I believe in the suggestion that even fake laughing is good for the heart and spirit. Try it if you haven’t. There is something about the act of laughing that causes a reverberation of good energy throughout the body which brings joy into your soul. This leads as one obscure truth that you don’t necessarily have to have anything to give you reason to laugh. Laughing alone is the medicine to bringing in joy and perhaps, peace, to each needing part of what is inside.
I read this sign today that alone made me laugh. It read, “Don’t grow up. It’s a trap.” You have to love this meme. You live long enough to deal with adulthood and all you can truly do is laugh at the many underlying truths about this forewarn. No matter what you do, take a chance to laugh when you are given the opportunity.
I was so deep into adulthood one evening that I had no personality in me left when I found my daughter crying tears of laughter as she watched a social media comedy clip. I since have watched that video and found myself hysterically laughing as well. Moments don’t always align with other’s good times, but even just looking back at my own daughter’s beautiful tears of uncontrollable laughter was a keepsake in my heart that allowed me to catch up. Catch up, I did. That comedy clip was hilarious!
Did you live?
Rhetorically, yes. If we are still here, we all lived.
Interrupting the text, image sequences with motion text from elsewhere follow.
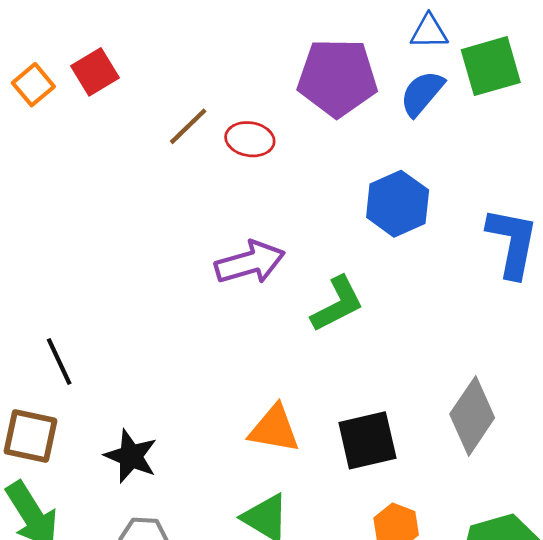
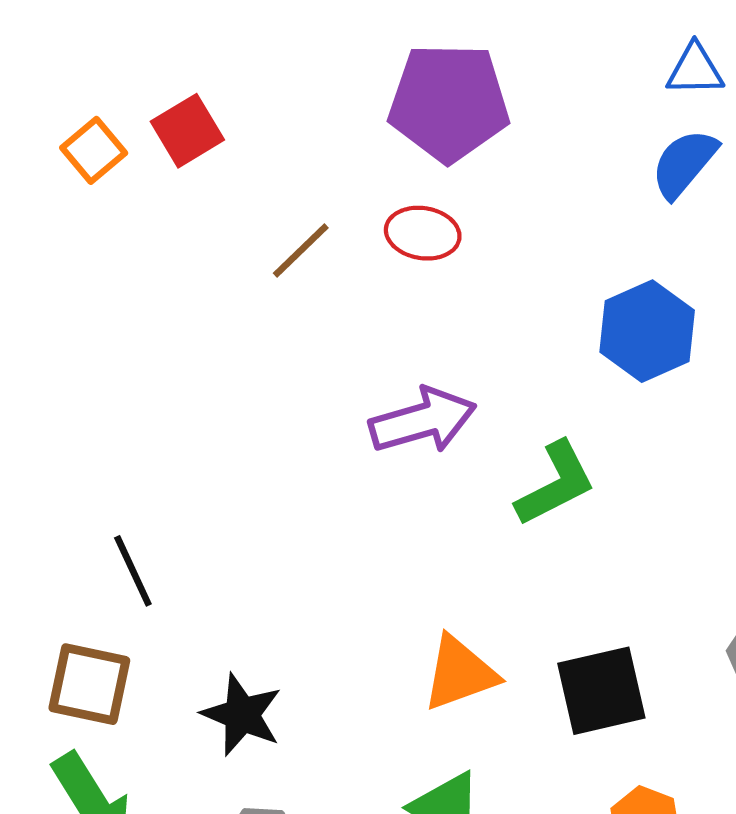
purple pentagon: (337, 78) -> (449, 102), moved
brown line: (188, 126) -> (301, 251), moved
orange triangle: (274, 429) -> (460, 673), turned -30

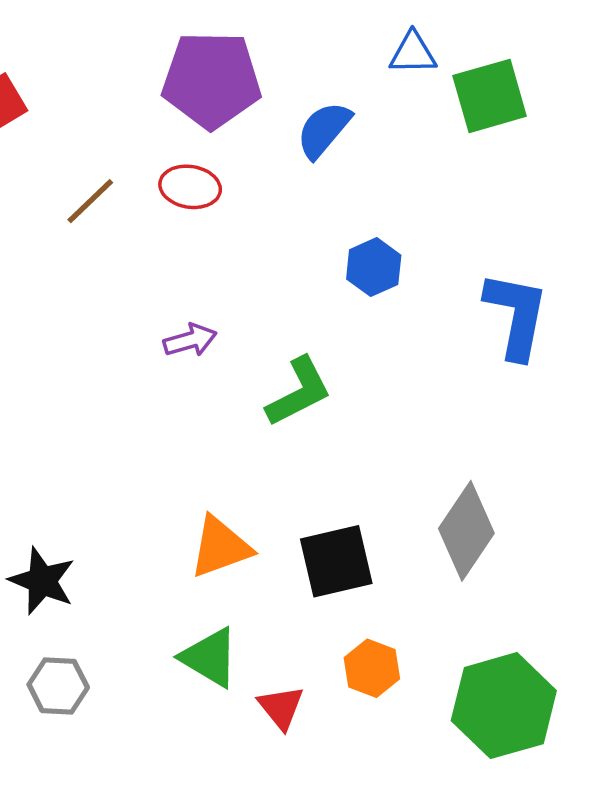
blue semicircle: (684, 163) -> (324, 130), moved
blue hexagon: (647, 331) -> (374, 267), size x0.7
purple arrow: (423, 421) -> (190, 340), size x0.6

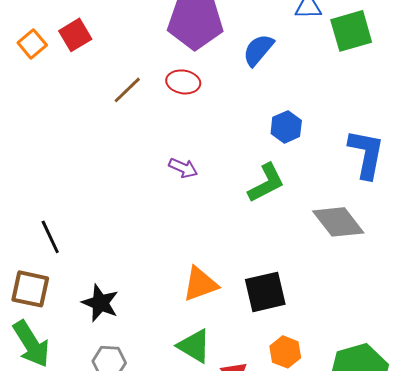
purple arrow: (190, 340) -> (183, 168), turned 40
green L-shape: (299, 392) -> (266, 183), moved
gray diamond: (466, 531) -> (338, 222), moved, turned -72

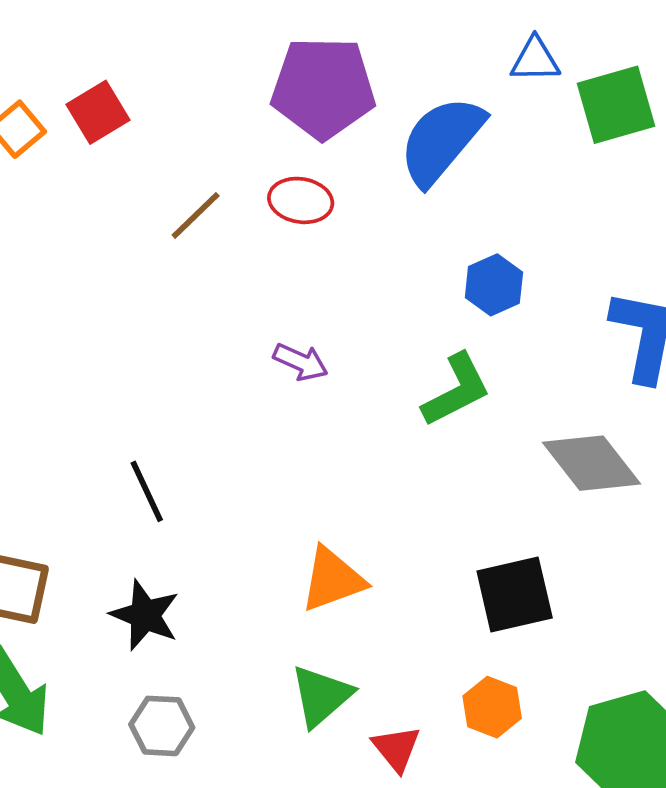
blue semicircle: (258, 50) -> (441, 140), size x1.5
black line: (50, 237) -> (147, 491), moved
black square: (265, 292) -> (515, 595), moved
green triangle: (194, 346) -> (321, 696), turned 48

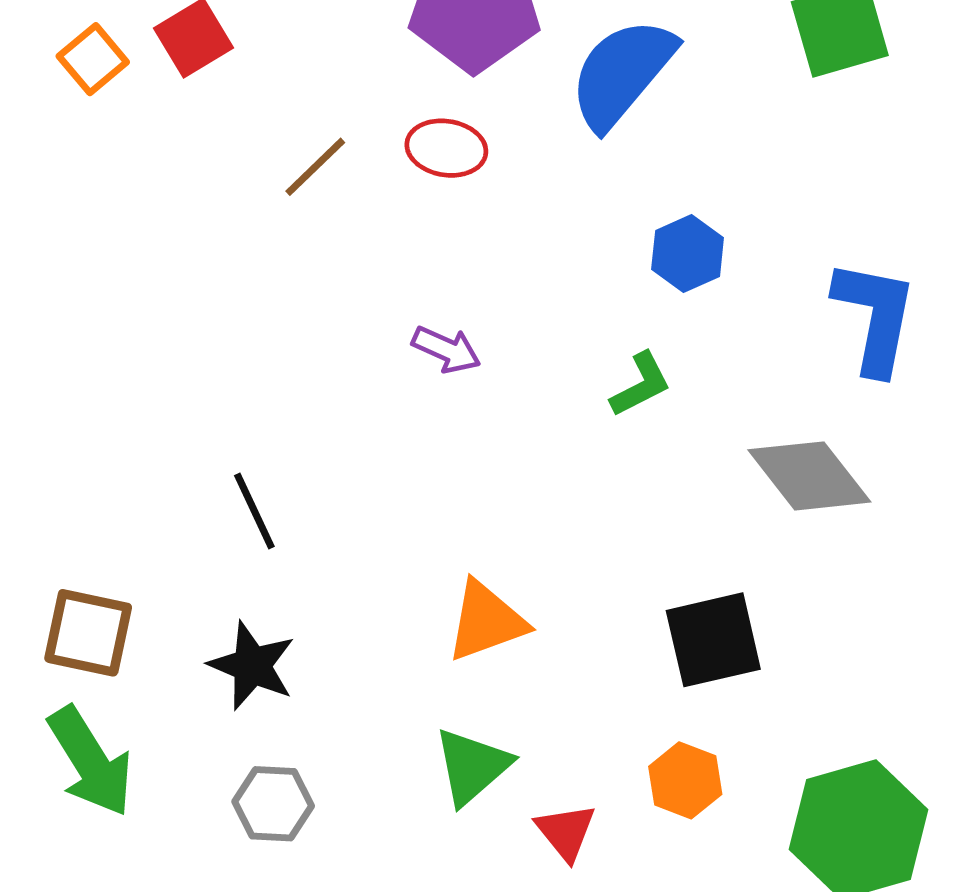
green L-shape: (456, 390) -> (641, 385), size x0.7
And yet, did we REALLY live? I recall giving birth to my last two boys just a little over one year apart. In my mind, I would stay home until both were school age just like I did for my first three. My first three, however, were three and two years apart. While I can imagine that having multiples all at once has its own challenges for sure, I was at a loss for having two, one at walking, trying to climb onto tables and wanting to eat everything stage versus one learning to roll over, crawl, and taste everything stage. Both were in different-sized diapers. Both were needing to be fed with different food textures. Both were at different sleep patterns. Both cried at different times with different developmental and many times, unclear needs due to lack of non-verbal communication.
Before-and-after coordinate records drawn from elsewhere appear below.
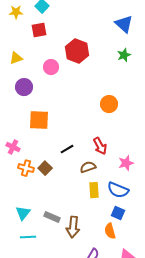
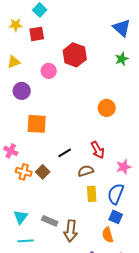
yellow star: (16, 12) -> (16, 25), moved
blue semicircle: (118, 190) -> (116, 194), turned 90

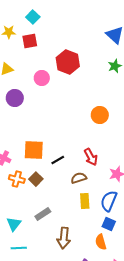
orange square: (37, 124) -> (34, 150), moved
gray rectangle: (50, 221) -> (43, 214), moved, turned -56

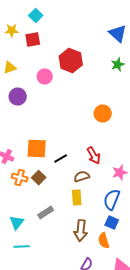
yellow rectangle: (85, 201) -> (77, 198), moved
brown arrow: (64, 238) -> (81, 230), moved

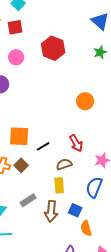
pink circle: (45, 76) -> (16, 57), moved
blue square: (112, 222) -> (75, 210), moved
brown arrow: (81, 230) -> (51, 211), moved

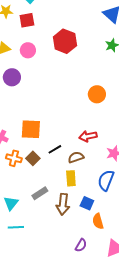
red arrow: (76, 143) -> (88, 136), turned 108
black line: (43, 146) -> (55, 149), moved

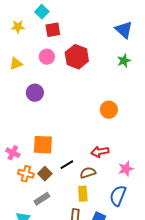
red square: (27, 20) -> (53, 30), moved
pink circle: (28, 50) -> (47, 57), moved
purple circle: (12, 77) -> (35, 93), moved
gray rectangle: (40, 193) -> (42, 199), moved

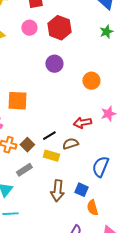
purple circle: (35, 93) -> (54, 64), moved
orange square: (43, 145) -> (17, 101), moved
pink star: (126, 169) -> (108, 114), moved
yellow rectangle: (83, 194) -> (51, 156), moved, turned -70

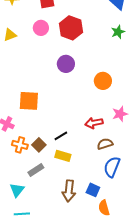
brown semicircle: (70, 144) -> (105, 144), moved

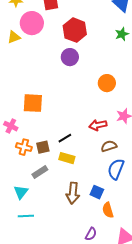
pink circle: (41, 28) -> (32, 23), moved, size x1.5
purple circle: (66, 64) -> (70, 57), moved
brown square: (39, 145) -> (43, 147), turned 32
Did I live? Surely. Silently, in truth, I was walking dead. I can admit that now because the challenge has long past and each day I lived to make it through yet another. My oldest daughter’s words to me rang in my ear and pierced into my heart, “Mom. You’ve changed.” Just like other moments where your own children speak of what they see, but not truly grasp what you are going through, she will never (need to) know how much her words took me down. While silently fighting my own stones trying to persecute me, realizing my own child and perhaps, all my older children suggesting I was losing my “self” were the heaviest if not, most jagged stones thrown at me. Those words took some great healing time.
Seeing and hearing the joyous voices of our still youngest two is a testimony that while I may have seemingly been taken down with heavy judgment, most often, judging my very own inconsistencies and inabilities, I can take it all in and say to myself, “I lived. And I have lived well.”
Loving, laughing, and living should not be falsified by the mere images of flawless images of such gestures or actions. There is gratitude for having loved when at times we have hungered for such affection. There is that feeling of exhalation after a good laugh. Finally, there is that moment of reflection for when we can just be real with our own self to say, “Life happened and I lived it.”
All is well. Take in the memories of when you have loved, laughed, and lived. Don’t underestimate the level or size of any parts of your life. It is your book to finalize.